A Garrison House was a fortified building (sometimes called a “fort”) of colonial New Hampshire where troops were stationed, and to which people living nearby could flee when threatened by the Indians. When the area of New Hampshire was still part of Massachusetts Bay Colony, that region furnished soldiers for garrison duty in the forts which it had built, including those in New Hampshire.

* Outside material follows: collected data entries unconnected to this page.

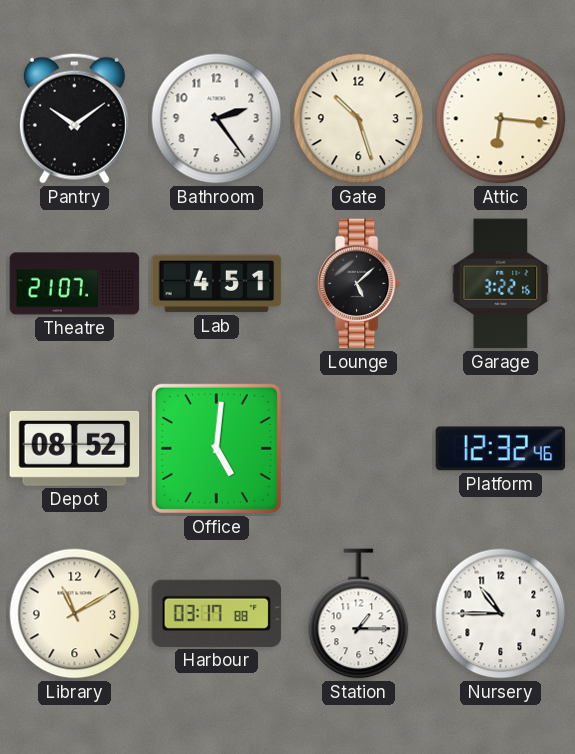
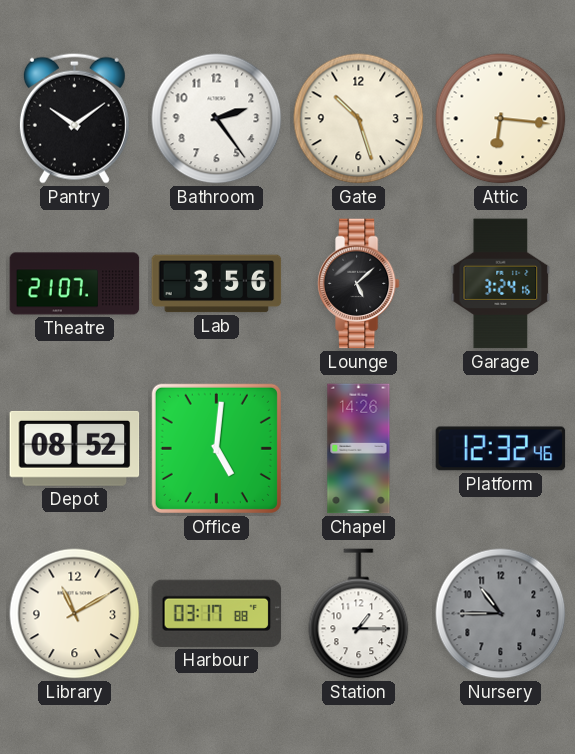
Lab: 4:51 -> 3:56
Garage: 3:22 -> 3:24
Chapel: none -> 14:26
Nursery dial: white -> grey
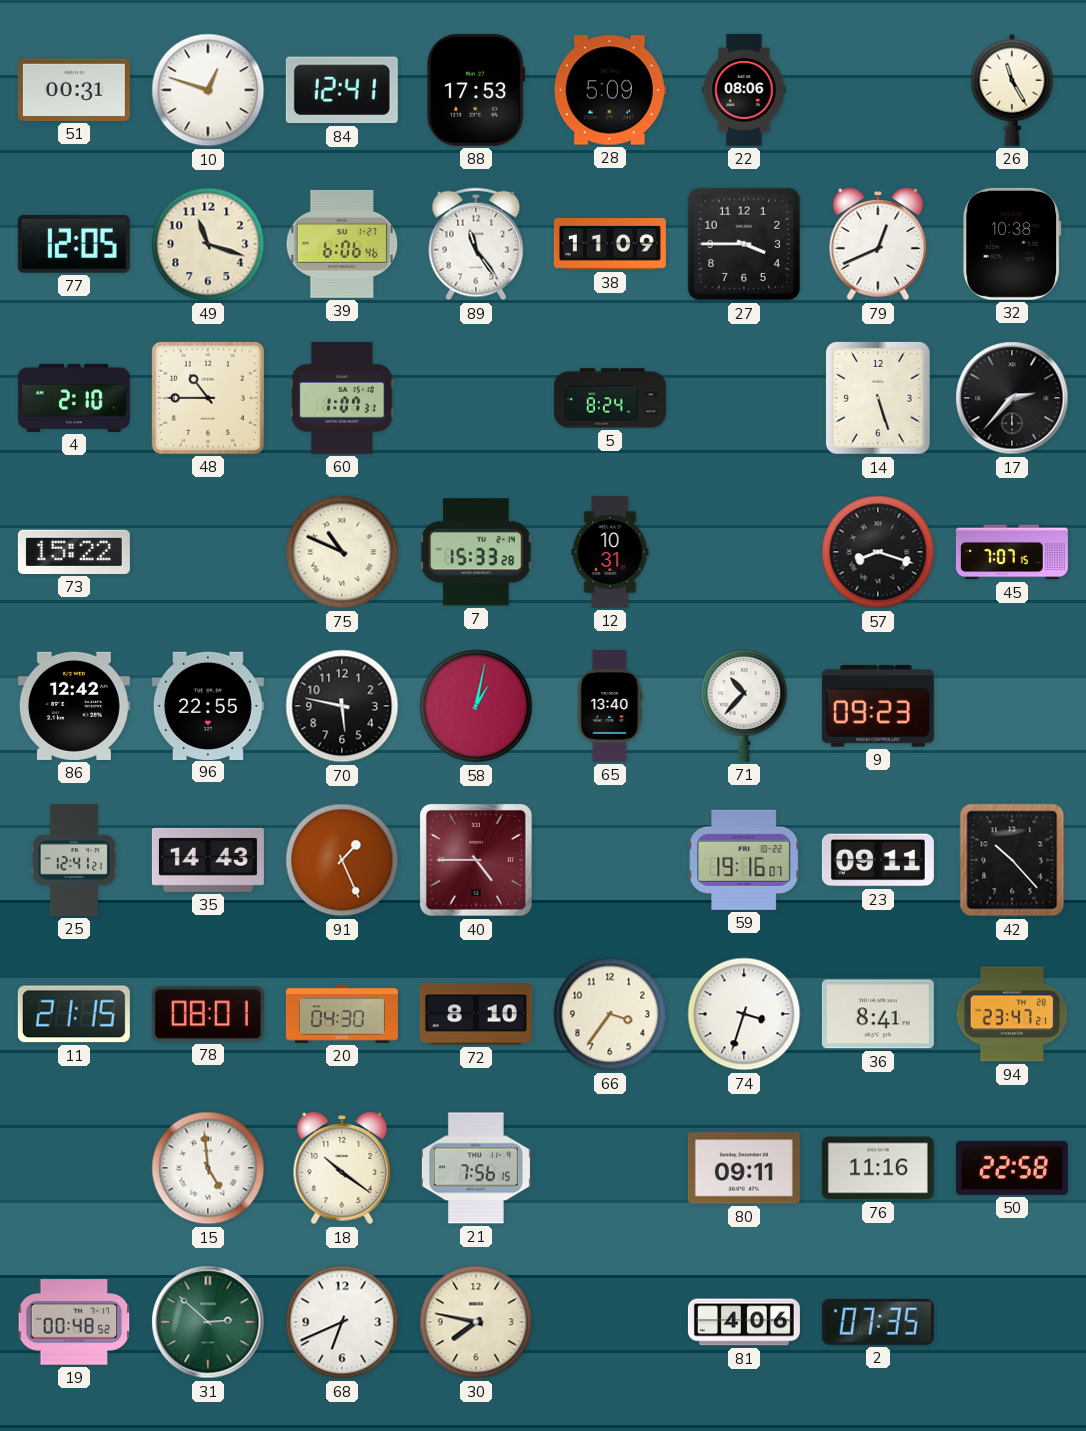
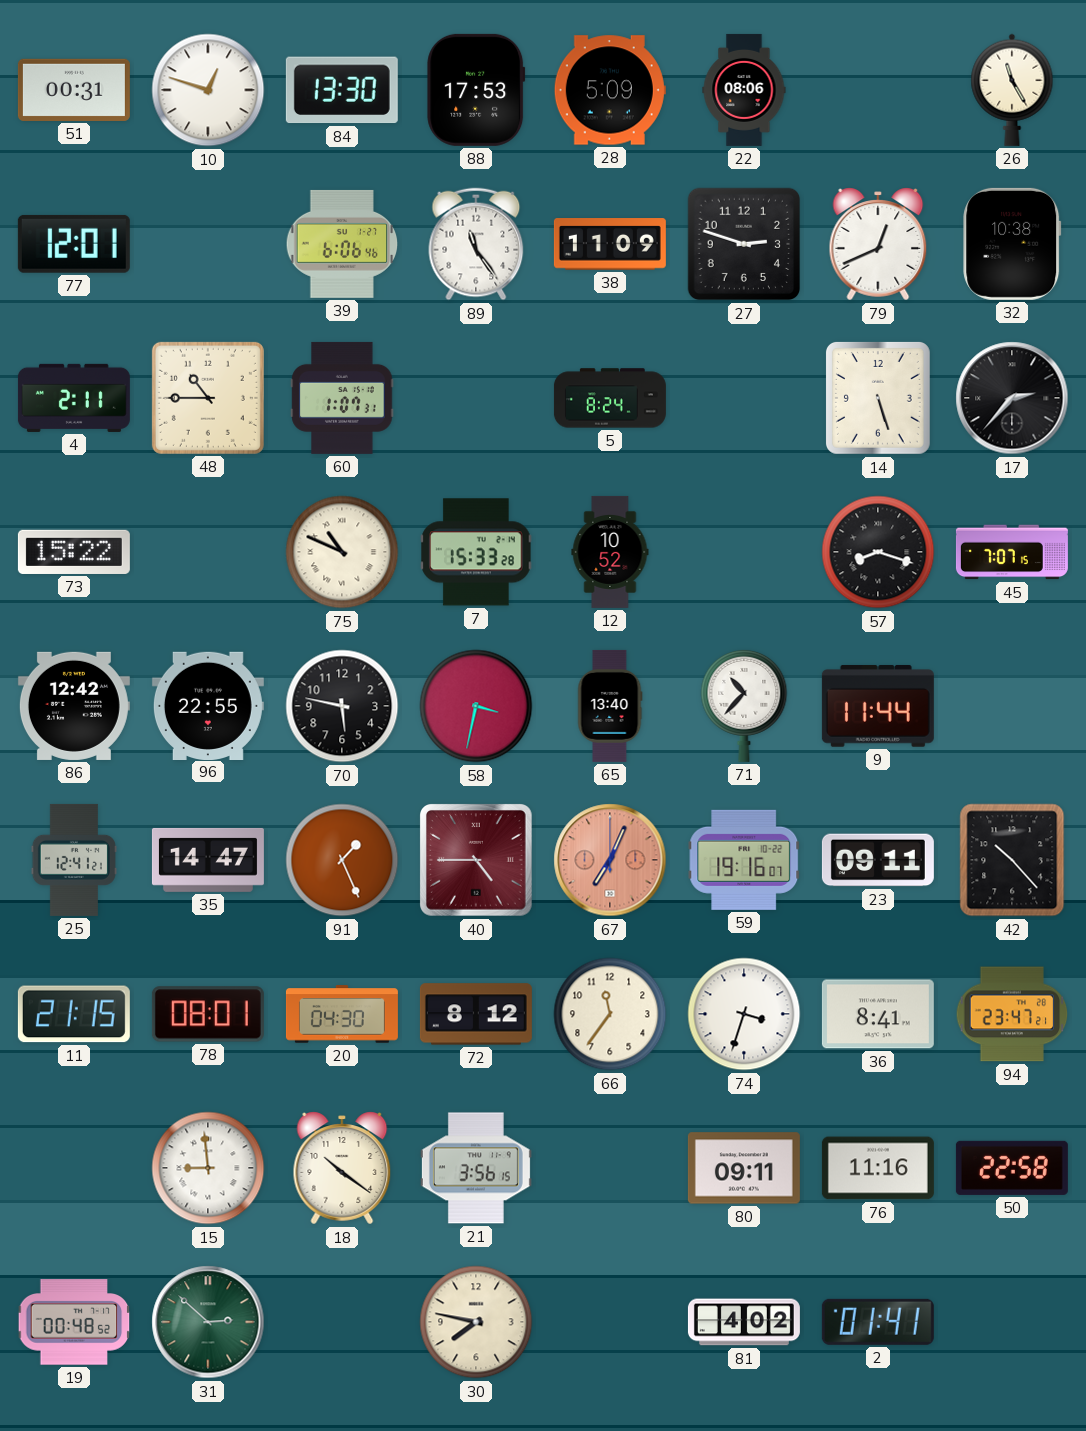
84: 12:41 -> 13:30
77: 12:05 -> 12:01
49: 11:18 -> none
27: 3:45 -> 2:48
4: 2:10 -> 2:11
12: 10:31 -> 10:52
58: 1:02 -> 3:32
9: 09:23 -> 11:44
35: 14:43 -> 14:47
67: none -> 7:04
72: 8:10 -> 8:12
66: 3:36 -> 11:36
15: 4:59 -> 8:59
21: 7:56 -> 3:56
68: 6:41 -> none
81: 4:06 -> 4:02
2: 07:35 -> 01:41
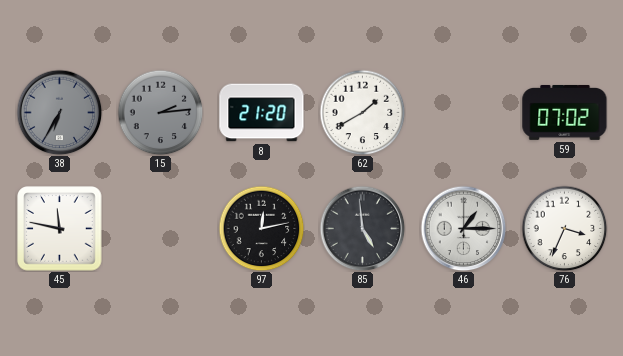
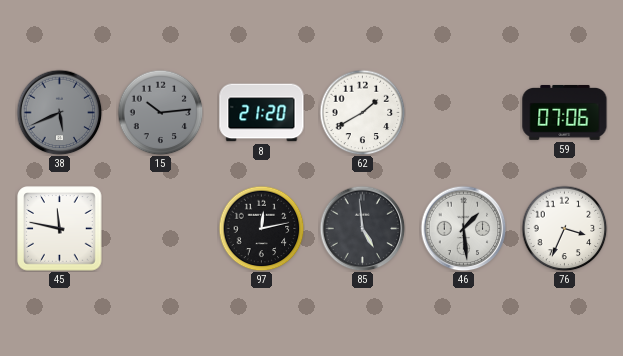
38: 6:35 -> 5:41
15: 2:14 -> 10:14
59: 07:02 -> 07:06
46: 1:15 -> 1:29
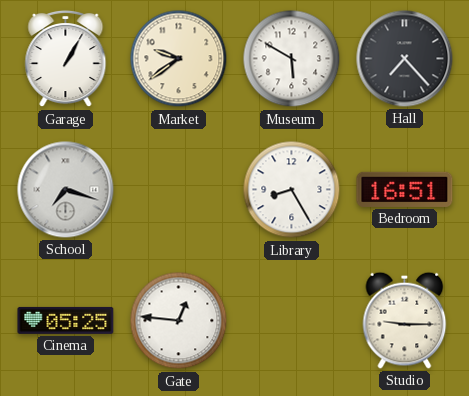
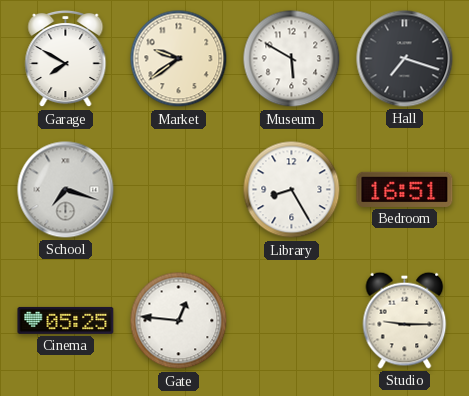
Garage: 1:05 -> 7:50
Hall: 7:23 -> 7:18
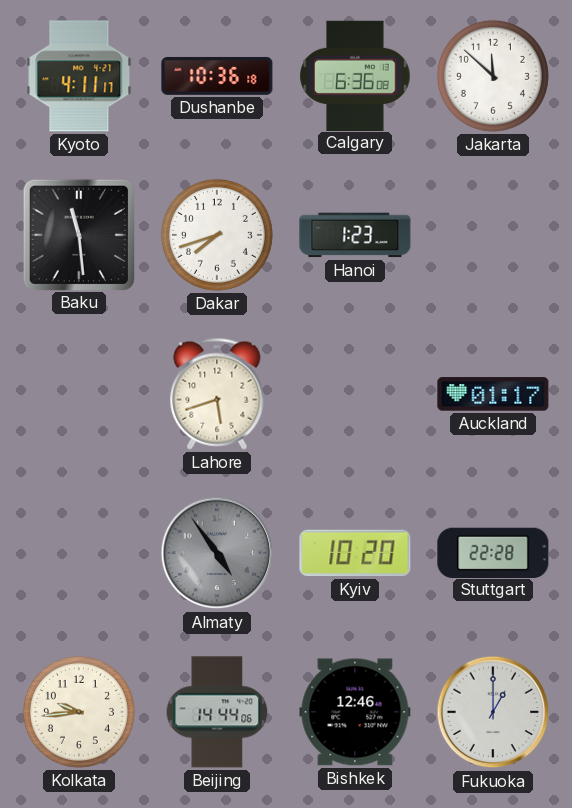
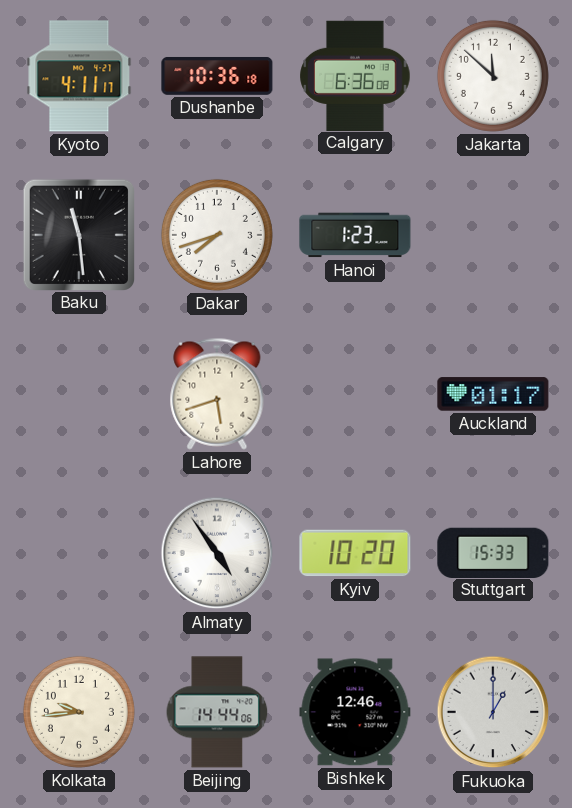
Almaty dial: grey -> white
Stuttgart: 22:28 -> 15:33
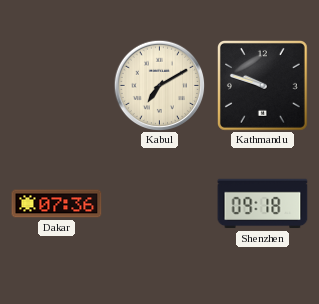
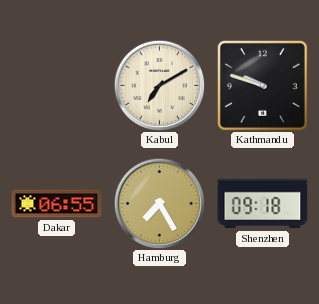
Dakar: 07:36 -> 06:55
Hamburg: none -> 7:25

–THE OLD GARRISON HOUSE– (an excerpt)
They’re sacred now, these walls of wood!
Ah! what can bear comparison?
From age to age they’ve nobly stood,
They’ve braved the conflict, storm and flood
Of the olden time, A Garrison.
And now, ye ghosts, if ghost there be,
Speak! speak, and tell us of the strife,
When you had life and limbs as we,
When justing pilgrims had to flee
The tomahawk and scalping knife
The poem’s author, Robert Boody Caverly, was born in Barrington (now Strafford) NH July 19, 1806. He graduated at Harvard Law School and practised law, first, six years in Limerick, Maine, and then in Lowell MA where he later lived. His poetry or authorship may be found his his volumes of “Epics, Lyrics and Ballads”; in his several orations, in his “History of the Indians Wars of New England;” in his legends and dramas, and in other works.